Aurora Flight Sciences Proceeds to Phase 2 of DARPA Project to Build Active Flow Control X-Plane

DARPA has selected Aurora Flight Sciences to move into the detailed design phase of the Control of Revolutionary Aircraft with Novel Effectors (CRANE) program that aims to develop and fly a demonstrator aircraft without using external mechanical flight controls.

This follows successful completion of the project’s Phase 1 preliminary design, which resulted in a testbed aircraft that used active flow control (AFC) to generate control forces in a wind tunnel test. Phase 2 will focus on detailed design and development of flight software and controls, culminating in a critical design review of an X-plane demonstrator that can fly without traditional moving flight controls on the exterior of the wings and tail.

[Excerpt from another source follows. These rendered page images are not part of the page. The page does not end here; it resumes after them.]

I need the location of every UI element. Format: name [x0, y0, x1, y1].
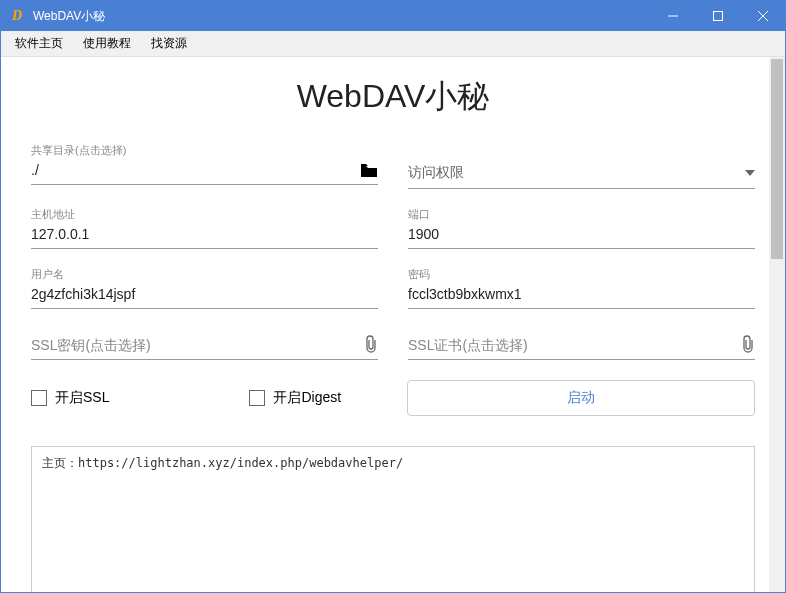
- titlebar: D WebDAV小秘: [1, 1, 785, 31]
- share-dir-input[interactable]: [31, 160, 378, 180]
- ssl-checkbox[interactable]: 开启SSL: [31, 389, 109, 407]
- folder-icon[interactable]: [360, 164, 378, 178]
- ssl-cert-input[interactable]: [408, 335, 755, 355]
- username-label: 用户名: [31, 267, 378, 282]
- content-area: WebDAV小秘 共享目录(点击选择) 访问权限: [1, 57, 785, 592]
- port-label: 端口: [408, 207, 755, 222]
- password-field: 密码: [408, 267, 755, 309]
- access-label: 访问权限: [408, 164, 464, 180]
- host-field: 主机地址: [31, 207, 378, 249]
- password-input[interactable]: [408, 284, 755, 304]
- digest-checkbox-label: 开启Digest: [273, 389, 341, 407]
- ssl-key-field: [31, 335, 378, 360]
- password-label: 密码: [408, 267, 755, 282]
- ssl-cert-field: [408, 335, 755, 360]
- window-controls: [650, 1, 785, 31]
- access-select[interactable]: 访问权限: [408, 157, 755, 189]
- minimize-button[interactable]: [650, 1, 695, 31]
- port-field: 端口: [408, 207, 755, 249]
- port-input[interactable]: [408, 224, 755, 244]
- menu-resources[interactable]: 找资源: [141, 31, 197, 56]
- username-input[interactable]: [31, 284, 378, 304]
- digest-checkbox[interactable]: 开启Digest: [249, 389, 341, 407]
- svg-rect-1: [713, 12, 722, 21]
- ssl-key-input[interactable]: [31, 335, 378, 355]
- share-dir-field: 共享目录(点击选择): [31, 143, 378, 189]
- host-input[interactable]: [31, 224, 378, 244]
- ssl-checkbox-label: 开启SSL: [55, 389, 109, 407]
- host-label: 主机地址: [31, 207, 378, 222]
- share-dir-label: 共享目录(点击选择): [31, 143, 378, 158]
- menu-homepage[interactable]: 软件主页: [5, 31, 73, 56]
- log-output[interactable]: 主页：https://lightzhan.xyz/index.php/webda…: [31, 446, 755, 592]
- checkbox-icon: [31, 390, 47, 406]
- maximize-button[interactable]: [695, 1, 740, 31]
- log-prefix: 主页：: [42, 456, 78, 470]
- log-url: https://lightzhan.xyz/index.php/webdavhe…: [78, 456, 403, 470]
- window-title: WebDAV小秘: [33, 8, 650, 25]
- checkbox-group: 开启SSL 开启Digest: [31, 389, 377, 407]
- attachment-icon[interactable]: [741, 335, 755, 353]
- start-button[interactable]: 启动: [407, 380, 755, 416]
- menubar: 软件主页 使用教程 找资源: [1, 31, 785, 57]
- scrollbar-thumb[interactable]: [771, 59, 783, 259]
- username-field: 用户名: [31, 267, 378, 309]
- menu-tutorial[interactable]: 使用教程: [73, 31, 141, 56]
- scrollbar-track[interactable]: [769, 57, 785, 592]
- access-field: 访问权限: [408, 143, 755, 189]
- attachment-icon[interactable]: [364, 335, 378, 353]
- checkbox-icon: [249, 390, 265, 406]
- app-icon: D: [7, 6, 27, 26]
- chevron-down-icon: [745, 170, 755, 176]
- close-button[interactable]: [740, 1, 785, 31]
- page-title: WebDAV小秘: [31, 75, 755, 119]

The contract includes a Phase 3 option in which DARPA intends to fly a 7,000-pound X-plane that addresses the two primary technical hurdles of incorporation of AFC into a full-scale aircraft and reliance on it for controlled flight. Unique features of the demonstrator aircraft will include modular wing configurations that enable future integration of advanced technologies for flight testing either by DARPA or potential transition partners.

“Over the past several decades, the active flow control community has made significant advancements that enable the integration of active flow control technologies into advanced aircraft. We are confident about completing the design and flight test of a demonstration aircraft with AFC as the primary design consideration,” said the CRANE Program Manager Richard Wlezien. “With a modular wing section and modular AFC effectors, the CRANE X-plane has the potential to live on as a national test asset long after the CRANE program has concluded.”

The AFC suite of technologies enables multiple opportunities for aircraft performance improvements, such as elimination of moving control surfaces, drag reduction and high angle of attack flight, thicker wings for structural efficiency and increased fuel capacity, and simplified high-lift systems.